**What the exercise asks**
Each line below from the "半月谈：让 Valve 再一次变酷" line through the "Presidência da República, onde" line, those two included, must be restated word for word; the pictures must not be.

[Opening Records to process section]

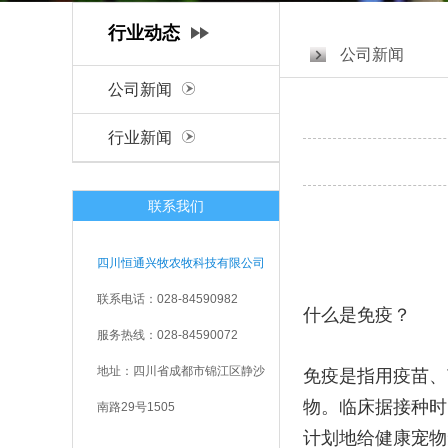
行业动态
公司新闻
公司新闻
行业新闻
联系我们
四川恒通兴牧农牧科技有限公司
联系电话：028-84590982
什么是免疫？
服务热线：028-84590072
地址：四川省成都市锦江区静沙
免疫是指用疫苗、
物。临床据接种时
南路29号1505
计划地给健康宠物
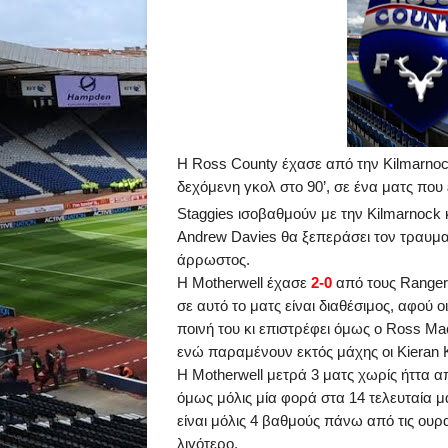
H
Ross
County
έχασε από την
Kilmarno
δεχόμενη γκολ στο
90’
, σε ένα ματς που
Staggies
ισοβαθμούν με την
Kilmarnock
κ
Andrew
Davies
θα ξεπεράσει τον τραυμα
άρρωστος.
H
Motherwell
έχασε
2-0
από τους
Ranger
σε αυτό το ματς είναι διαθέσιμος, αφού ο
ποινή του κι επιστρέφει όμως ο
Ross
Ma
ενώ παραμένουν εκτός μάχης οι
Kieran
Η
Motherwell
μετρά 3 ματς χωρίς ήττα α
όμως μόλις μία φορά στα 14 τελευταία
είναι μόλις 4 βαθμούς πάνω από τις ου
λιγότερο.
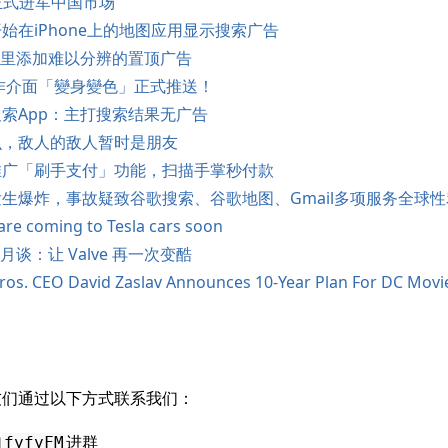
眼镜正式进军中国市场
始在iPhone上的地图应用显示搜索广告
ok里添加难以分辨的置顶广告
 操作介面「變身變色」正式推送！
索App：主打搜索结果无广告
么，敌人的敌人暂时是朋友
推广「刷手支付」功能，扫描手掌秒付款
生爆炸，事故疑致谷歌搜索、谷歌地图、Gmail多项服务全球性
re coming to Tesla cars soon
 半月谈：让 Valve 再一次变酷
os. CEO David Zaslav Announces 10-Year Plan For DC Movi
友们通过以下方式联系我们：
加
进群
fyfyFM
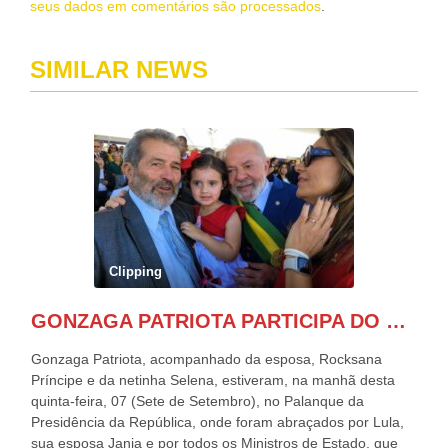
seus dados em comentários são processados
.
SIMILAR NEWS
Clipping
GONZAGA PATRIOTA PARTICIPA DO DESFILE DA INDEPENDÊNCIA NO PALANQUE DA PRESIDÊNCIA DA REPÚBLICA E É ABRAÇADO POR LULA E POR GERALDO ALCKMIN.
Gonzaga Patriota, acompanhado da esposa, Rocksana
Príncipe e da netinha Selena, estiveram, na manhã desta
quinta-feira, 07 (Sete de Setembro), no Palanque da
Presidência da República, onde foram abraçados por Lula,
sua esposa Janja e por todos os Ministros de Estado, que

[Closing Records to process section]
[Opening Records to process section]

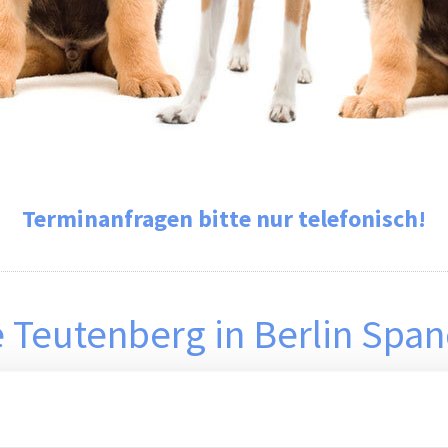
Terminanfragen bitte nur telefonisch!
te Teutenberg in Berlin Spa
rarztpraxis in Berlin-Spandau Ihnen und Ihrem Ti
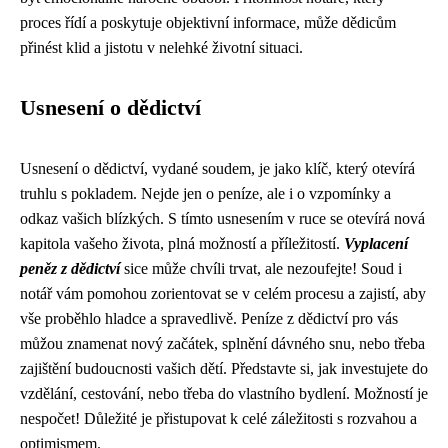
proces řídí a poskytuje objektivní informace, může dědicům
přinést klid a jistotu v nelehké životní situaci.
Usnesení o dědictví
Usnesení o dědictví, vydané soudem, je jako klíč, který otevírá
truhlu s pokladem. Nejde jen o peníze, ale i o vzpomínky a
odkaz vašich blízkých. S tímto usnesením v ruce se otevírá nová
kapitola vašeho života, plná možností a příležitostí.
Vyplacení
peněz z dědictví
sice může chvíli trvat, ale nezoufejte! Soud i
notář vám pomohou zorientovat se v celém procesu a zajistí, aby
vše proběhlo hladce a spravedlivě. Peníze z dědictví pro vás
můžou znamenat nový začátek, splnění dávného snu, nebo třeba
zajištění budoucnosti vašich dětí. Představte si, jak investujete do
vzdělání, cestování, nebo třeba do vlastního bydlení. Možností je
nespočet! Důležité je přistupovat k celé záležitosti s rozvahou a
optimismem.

[Closing Records to process section]

**Answer box**
 半月谈：让 Valve 再一次变酷
os. CEO David Zaslav Announces 10-Year Plan For DC Movi
友们通过以下方式联系我们：
加
进群
fyfyFM
seus dados em comentários são processados
.
SIMILAR NEWS
Clipping
GONZAGA PATRIOTA PARTICIPA DO DESFILE DA INDEPENDÊNCIA NO PALANQUE DA PRESIDÊNCIA DA REPÚBLICA E É ABRAÇADO POR LULA E POR GERALDO ALCKMIN.
Gonzaga Patriota, acompanhado da esposa, Rocksana
Príncipe e da netinha Selena, estiveram, na manhã desta
quinta-feira, 07 (Sete de Setembro), no Palanque da
Presidência da República, onde foram abraçados por Lula,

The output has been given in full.